Io – Cristianamente ne conosco una sola, la speranza teologale… quella che ti fa stupire tanto… La bambina che trascina le sorelle maggiori, la fede e l’amore… La speranza incosciente di chi si fida di te, che tremi al pensiero di una pecora perduta e ami nella speranza il peccatore, che hai avuto tu stesso la speranza che il peccatore credesse nel tuo amore… La speranza che, in mezzo ai fallimenti, alle assenze, alle mancate risposte, alle imprudenze, ai difetti, fa muovere la tua grazia e ti fa dire: Ah, non m’ero sbagliato ad aver fiducia di quella persona, era proprio una brava persona… (NdA: l’autore si è mostrato qui notevolmente manipolativo; nella speranza di compiacere il Paziente della stanza 113 in pratica ha citato un brano tratto da Il portico del mistero della seconda virtù, sempre di Charles Pèguy)
il Paziente – La mia bambina…
Io – Però non vorrei che tu pensassi male: bellissima la poesia ed altissime le vette mistiche. Io sono più terra terra, alla malattia spirituale della comunità allargata che è la Diocesi si deve proporre una robusta terapia…
il Paziente – Terapia d’urto…
Io – Terapia quanto prima: se stai chiudendo i cordoni delle vocazioni religiose e sacerdotali significa che vuoi una chiesa con un laicato sempre più forte, presente, attivo; se sta diminuendo il numero dei cristiani significa che vuoi una chiesa capace di relazione e collaborazione con tutti gli uomini di buona volontà; se stanno emergendo le miserie degli uomini e delle donne di chiesa significa che vuoi una chiesa meno formalista, meno bigotta, più trasparente, più leale; se le forme di comprensione e di testimonianza del vangelo sembrano appannate e senza mordente significa che vuoi una chiesa in dialogo con la contemporaneità…

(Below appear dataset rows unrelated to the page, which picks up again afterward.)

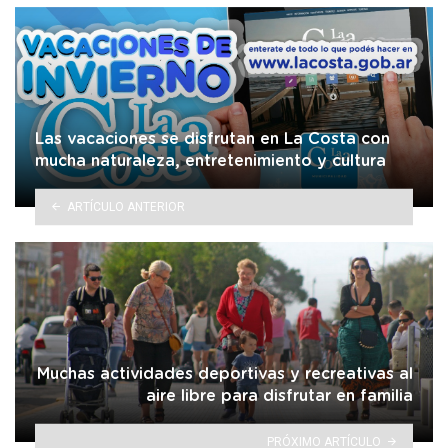
Las vacaciones se disfrutan en La Costa con
mucha naturaleza, entretenimiento y cultura
ARTÍCULO ANTERIOR
Muchas actividades deportivas y recreativas al
aire libre para disfrutar en familia
PRÓXIMO ARTÍCULO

il Paziente – Ti spingi molto oltre e pensi di interpretare la mia volontà. È più semplice di quello che pensano in tanti: la mia volontà è che tutti gli uomini siano salvi! Dio non rimprovererà mai una chiesa per aver usato una misura buona, pigiata, colma e traboccante o perché ha assolto troppi peccatori e dato i sacramenti a chi non era perfetto; mentre ha già condannato coloro che amano i primi posti nelle piazze e in parrocchia, allargano le chiese e allungano le processioni e caricano le spalle della gente con pesi che loro stessi non toccano nemmeno con un dito.